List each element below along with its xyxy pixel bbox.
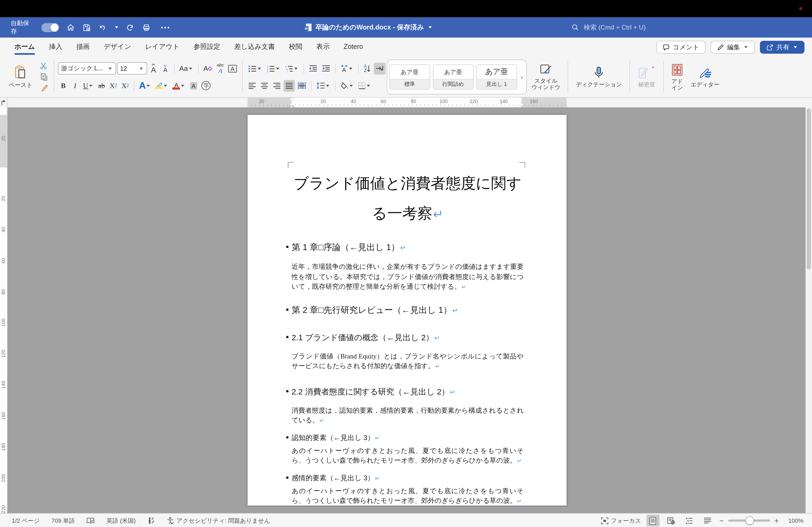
line-spacing-button[interactable] bbox=[315, 80, 332, 91]
editing-mode-button[interactable]: 編集 bbox=[710, 41, 755, 54]
tab-references[interactable]: 参照設定 bbox=[186, 39, 227, 56]
italic-button[interactable]: I bbox=[70, 80, 81, 91]
window-title[interactable]: W 卒論のためのWord.docx - 保存済み bbox=[166, 23, 570, 32]
vertical-scrollbar[interactable] bbox=[806, 107, 812, 513]
style-normal[interactable]: あア亜 標準 bbox=[389, 64, 430, 90]
accessibility-status[interactable]: アクセシビリティ: 問題ありません bbox=[166, 516, 270, 525]
align-center-button[interactable] bbox=[259, 80, 270, 91]
phonetic-guide-button[interactable]: abcA bbox=[215, 62, 226, 74]
numbering-button[interactable]: 123 bbox=[264, 62, 282, 74]
style-window-button[interactable]: スタイルウィンドウ bbox=[528, 57, 564, 97]
style-no-spacing[interactable]: あア亜 行間詰め bbox=[433, 64, 474, 90]
decrease-indent-button[interactable] bbox=[307, 62, 319, 74]
borders-button[interactable] bbox=[356, 80, 373, 91]
paste-button[interactable]: ペースト bbox=[5, 63, 36, 91]
paragraph-block[interactable]: あのイーハトーヴォのすきとおった風、夏でも底に冷たさをもつ青いそら、うつくしい森… bbox=[292, 446, 524, 466]
zoom-slider-knob[interactable] bbox=[746, 516, 754, 525]
title-chevron-icon[interactable] bbox=[429, 26, 432, 28]
heading2-block[interactable]: 2.2 消費者態度に関する研究（←見出し 2）↵ bbox=[292, 386, 524, 398]
save-icon[interactable] bbox=[82, 23, 91, 32]
style-heading1[interactable]: あア亜 見出し 1 bbox=[476, 64, 517, 90]
increase-indent-button[interactable] bbox=[320, 62, 332, 74]
heading2-block[interactable]: 2.1 ブランド価値の概念（←見出し 2）↵ bbox=[292, 331, 524, 344]
change-case-button[interactable]: Aa bbox=[178, 62, 195, 74]
clear-formatting-button[interactable]: A bbox=[202, 62, 214, 74]
gallery-more-button[interactable]: › bbox=[520, 73, 524, 81]
paragraph-block[interactable]: あのイーハトーヴォのすきとおった風、夏でも底に冷たさをもつ青いそら、うつくしい森… bbox=[292, 486, 524, 506]
zoom-out-button[interactable]: − bbox=[719, 517, 724, 524]
scrollbar-thumb[interactable] bbox=[807, 108, 811, 269]
undo-chevron-icon[interactable] bbox=[115, 26, 118, 28]
font-name-select[interactable]: 游ゴシック L... bbox=[58, 62, 116, 75]
justify-button[interactable] bbox=[283, 80, 294, 91]
tab-layout[interactable]: レイアウト bbox=[138, 39, 187, 56]
web-layout-view-button[interactable] bbox=[665, 515, 678, 526]
zoom-in-button[interactable]: + bbox=[774, 517, 779, 524]
doc-title-heading[interactable]: ブランド価値と消費者態度に関す る一考察↵ bbox=[292, 168, 524, 229]
multilevel-list-button[interactable]: 1ai bbox=[283, 62, 300, 74]
heading1-block[interactable]: 第 1 章□序論（←見出し 1）↵ bbox=[292, 241, 524, 254]
text-effects-button[interactable]: A bbox=[137, 80, 153, 91]
asian-layout-button[interactable]: A bbox=[338, 62, 355, 74]
cut-button[interactable] bbox=[38, 61, 50, 70]
first-line-indent-marker[interactable] bbox=[289, 98, 294, 102]
highlight-color-button[interactable] bbox=[154, 80, 170, 91]
font-size-select[interactable]: 12 bbox=[117, 62, 147, 75]
zoom-level[interactable]: 100% bbox=[784, 517, 803, 524]
print-icon[interactable] bbox=[142, 23, 151, 32]
paragraph-block[interactable]: 消費者態度は，認知的要素，感情的要素，行動的要素から構成されるとされている。↵ bbox=[292, 405, 524, 425]
sort-button[interactable]: AZ bbox=[362, 62, 373, 74]
text-predictions-status[interactable] bbox=[147, 517, 155, 524]
dictation-button[interactable]: ディクテーション bbox=[572, 57, 626, 97]
search-input[interactable]: 検索 (Cmd + Ctrl + U) bbox=[584, 23, 646, 32]
right-indent-marker[interactable] bbox=[519, 103, 524, 106]
focus-mode-button[interactable]: フォーカス bbox=[601, 516, 641, 525]
bold-button[interactable]: B bbox=[58, 80, 69, 91]
more-icon[interactable] bbox=[158, 23, 166, 32]
addins-button[interactable]: アドイン bbox=[668, 57, 687, 97]
align-left-button[interactable] bbox=[246, 80, 258, 91]
hanging-indent-marker[interactable] bbox=[289, 103, 294, 106]
share-button[interactable]: 共有 bbox=[760, 41, 804, 54]
tab-view[interactable]: 表示 bbox=[309, 39, 337, 56]
home-icon[interactable] bbox=[66, 23, 75, 32]
heading1-block[interactable]: 第 2 章□先行研究レビュー（←見出し 1）↵ bbox=[292, 303, 524, 317]
print-layout-view-button[interactable] bbox=[646, 515, 659, 526]
tab-home[interactable]: ホーム bbox=[8, 39, 42, 56]
bullets-button[interactable] bbox=[246, 62, 263, 74]
tab-mailings[interactable]: 差し込み文書 bbox=[227, 39, 282, 56]
superscript-button[interactable]: X2 bbox=[120, 80, 130, 91]
distribute-button[interactable] bbox=[296, 80, 307, 91]
align-right-button[interactable] bbox=[271, 80, 282, 91]
subscript-button[interactable]: X2 bbox=[108, 80, 119, 91]
draft-view-button[interactable] bbox=[701, 515, 714, 526]
vertical-ruler[interactable]: 20 20 40 60 80 100 120 140 160 180 200 2… bbox=[0, 107, 8, 513]
paragraph-block[interactable]: 近年，市場競争の激化に伴い，企業が有するブランドの価値はますます重要性を増してい… bbox=[292, 262, 524, 292]
word-count[interactable]: 709 単語 bbox=[52, 516, 75, 525]
strikethrough-button[interactable]: ab bbox=[96, 80, 107, 91]
language-indicator[interactable]: 英語 (米国) bbox=[106, 516, 136, 525]
show-paragraph-marks-button[interactable] bbox=[374, 62, 385, 74]
heading3-block[interactable]: 認知的要素（←見出し 3）↵ bbox=[292, 432, 524, 443]
tab-draw[interactable]: 描画 bbox=[69, 39, 97, 56]
tab-zotero[interactable]: Zotero bbox=[337, 39, 370, 55]
tab-review[interactable]: 校閲 bbox=[282, 39, 309, 56]
tab-selector-icon[interactable] bbox=[0, 98, 8, 107]
undo-icon[interactable] bbox=[98, 23, 106, 32]
heading3-block[interactable]: 感情的要素（←見出し 3）↵ bbox=[292, 472, 524, 484]
spellcheck-status[interactable] bbox=[87, 517, 95, 524]
character-shading-button[interactable]: A bbox=[188, 80, 199, 91]
underline-button[interactable]: U bbox=[82, 80, 95, 91]
tab-design[interactable]: デザイン bbox=[97, 39, 138, 56]
shrink-font-button[interactable]: A bbox=[160, 62, 171, 74]
tab-insert[interactable]: 挿入 bbox=[42, 39, 69, 56]
format-painter-button[interactable] bbox=[38, 84, 50, 93]
comments-button[interactable]: コメント bbox=[656, 41, 706, 54]
document-content[interactable]: ブランド価値と消費者態度に関す る一考察↵ 第 1 章□序論（←見出し 1）↵ … bbox=[248, 115, 567, 513]
horizontal-ruler[interactable]: 20 20 40 60 80 100 120 140 160 bbox=[0, 98, 812, 108]
character-border-button[interactable]: A bbox=[227, 62, 238, 74]
zoom-slider[interactable] bbox=[728, 520, 770, 522]
editor-button[interactable]: エディター bbox=[687, 57, 723, 97]
shading-button[interactable] bbox=[338, 80, 355, 91]
copy-button[interactable] bbox=[38, 73, 50, 81]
------------
What the exercise asks | Wherever "認知的要素" occurs in the records above, copy the line it sits in.

Result |
paragraph-block[interactable]: 消費者態度は，認知的要素，感情的要素，行動的要素から構成されるとされている。↵ bbox=[292, 405, 524, 425]
heading3-block[interactable]: 認知的要素（←見出し 3）↵ bbox=[292, 432, 524, 443]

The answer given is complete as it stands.